Non voglio ripercorrere tutta la vicenda, basti sapere che la pietra dello scandalo è stata l'accostamento a doppia pagina della foto di una bigliettaia della metropolitana, seduta al suo banco di lavoro dentro un gabbiotto trasparente, e un gorilla in gabbia. La storia personale di Butturini induce a pensare che egli volesse senz'altro denunciare la condizione della donna ed empatizzare con lei, ma l'accostamento è stato scambiato per un insulto discriminatorio e, come tale, stigmatizzato.
Non mi inoltro, la storia dell'arte è piena di incomprensioni e scandali, chi vuol informarsi sui dettagli della vicenda trova tutte le informazioni in rete, a partire dal bell'articolo di Michele Smargiassi su Fotocrazia: https://smargiassi-michele.blogautore.r ... -halliday/
Salta agli occhi l'analogia con un altro fatto recente, le critiche a Letizia Battaglia sulle sue foto per Lamborghini. Le accuse fatte alla grande fotografa sono state di proporre un modello di “lolitismo” in salsa sicula, con discinte adolescenti sistemate a bella posa secondo cliché maschilisti tra i più beceri. Detto che non ho amato quelle foto, ho trovato francamente surreali le accuse. Basterebbe sfogliare una o due pagine della biografia di “donna Letizia” per mettere in ridicolo una simile lettura. Eppure, la corsa ad individuare il peccato non contempla approfondimento. Basta la visione di superficie: si fa due più due e lo scandalo è servito. Il rogo evocato.
A forza di “Iene” e “Strisce” siamo diventati un popolo di complottisti e delatori. Il sospetto supera la ragione, e qualunque provocazione diventa dissacrazione, da smascherare e cancellare, colpa da redimere col fuoco.
Siamo in pieno rigurgito revisionista.
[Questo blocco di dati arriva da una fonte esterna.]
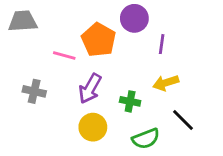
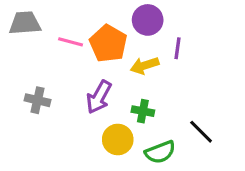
pink line: (64, 56) -> (71, 42), moved
yellow arrow: (166, 83) -> (144, 66), moved
yellow circle: (93, 127) -> (118, 140), moved

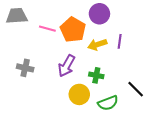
purple line: (178, 48) -> (120, 41), moved

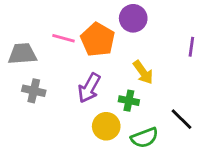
gray trapezoid: (17, 16) -> (22, 54), moved
purple line: (120, 41) -> (191, 47), moved
yellow arrow: (97, 45) -> (143, 72), moved, turned -108

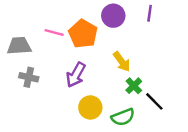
purple line: (191, 47) -> (150, 13), moved
green cross: (129, 101) -> (134, 86), moved, turned 35

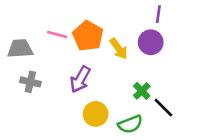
purple circle: (113, 16) -> (151, 42), moved
yellow arrow: (122, 62) -> (119, 49), moved

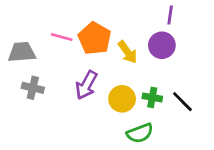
green cross: (142, 91) -> (152, 97), turned -36
black line: (163, 108) -> (182, 102), moved
yellow circle: (96, 114) -> (122, 99), moved

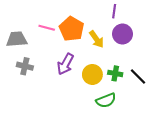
purple line: (170, 15) -> (114, 11), moved

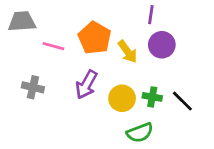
pink line: (47, 28) -> (53, 46), moved
gray trapezoid: (17, 39) -> (22, 21), moved

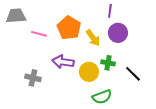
purple arrow: (86, 85) -> (63, 62), turned 70
gray cross: (33, 87) -> (33, 78), moved
green cross: (152, 97) -> (108, 63), moved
Adesso anche “Grease”, lo scanzonato musical con John Travolta e Olivia Newton Jones è al centro di pesanti critiche e richieste di censura per i suoi presunti contenuti sessisti e omofobi. Questa deriva inquisitoria è sciocca e caricaturale, ma non per questo meno inquietante, adesso pure impegnata a scandagliare teche e archivi in cerca di materiale da espurgare. E Dio non voglia che qualcuno butti l'occhio sui film di Fellini…
Ma, e gli artisti?
Sconcerta l'atteggiamento di Parr, quasi un autodafé, un'abiura tardiva e ipocrita, dettata evidentemente dalla messa a rischio di cospicui interessi economici. Ma stupisce anche la cedevolezza di Battaglia che, evidentemente offesa e delusa da critiche così volgari, ha ritirato le sue foto. Nel suo caso si può comprendere il dolore, lei sempre dalla parte degli ultimi, testimone e paladina del riscatto delle donne, accusata di mercificare delle bambine. Dai due grandi fotografi ci saremmo però aspettati una maggiore caparbietà, una resistenza strenua a difesa della legittimità, del dovere persino, dell'arte di esprimere contenuti anche provocatori, capaci di far discutere, di scuotere le coscienze.
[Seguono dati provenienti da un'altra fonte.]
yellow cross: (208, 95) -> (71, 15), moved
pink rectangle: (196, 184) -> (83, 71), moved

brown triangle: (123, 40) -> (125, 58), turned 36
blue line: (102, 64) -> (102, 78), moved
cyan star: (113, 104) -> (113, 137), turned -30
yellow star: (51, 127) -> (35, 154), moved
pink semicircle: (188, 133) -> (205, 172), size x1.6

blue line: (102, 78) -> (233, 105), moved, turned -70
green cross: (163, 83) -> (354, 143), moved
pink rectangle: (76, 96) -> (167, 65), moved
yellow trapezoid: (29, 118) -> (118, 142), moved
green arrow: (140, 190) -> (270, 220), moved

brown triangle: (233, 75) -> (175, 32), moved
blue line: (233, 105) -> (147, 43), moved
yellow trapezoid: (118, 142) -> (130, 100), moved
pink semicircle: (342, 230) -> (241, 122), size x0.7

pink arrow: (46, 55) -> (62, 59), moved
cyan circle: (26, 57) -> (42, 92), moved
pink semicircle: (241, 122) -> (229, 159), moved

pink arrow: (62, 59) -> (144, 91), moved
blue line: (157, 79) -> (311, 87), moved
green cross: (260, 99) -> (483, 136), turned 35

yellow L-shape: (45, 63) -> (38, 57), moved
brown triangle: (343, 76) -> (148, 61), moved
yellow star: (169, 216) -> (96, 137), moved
Non è in discussione qui il diritto di critica. Si possono benissimo biasimare Battaglia e Butturini, aborrire “Grease”, persino discutere “8 e mezzo” e “La dolce vita”, ammesso di averne gli strumenti. Ma sarebbe utile farlo contestualizzando ciascuna opera all'interno del proprio tempo, rilevandone gli eventuali progressivi scostamenti di senso, le specificità semantiche, culturali, antropologiche.
Quel che non si dovrebbe mai fare è di chiedere l'eliminazione di quelle opere. E non perché siano tutti capolavori, apprezzabili o condivisibili, ma perché, come dice brillantemente Smargiassi, la loro eliminazione provocherebbe dei buchi, “spazi vuoti, privi di senso, dove la storia aveva messo qualcosa che non ci viene più permesso di sapere cosa fosse, che non possiamo più conoscere, quindi giudicare e dunque neppure contestare e rifiutare, perché qualcuno si è arrogato il diritto di pensare al posto nostro”.
Vorrei che gli artisti facessero spalle più larghe nel difendere i propri lavori, anche i più controversi e contestati. Se non loro, chi?
Mi piacerebbe pure che noi fotoamatori acquistassimo questo volume di Butturini, al di là del suo valore, come segno di resistenza civile contro ogni tipo di oscurantismo e di paranoia. Malattie da cui noi fotografi rischiamo oggi di essere particolarmente danneggiati.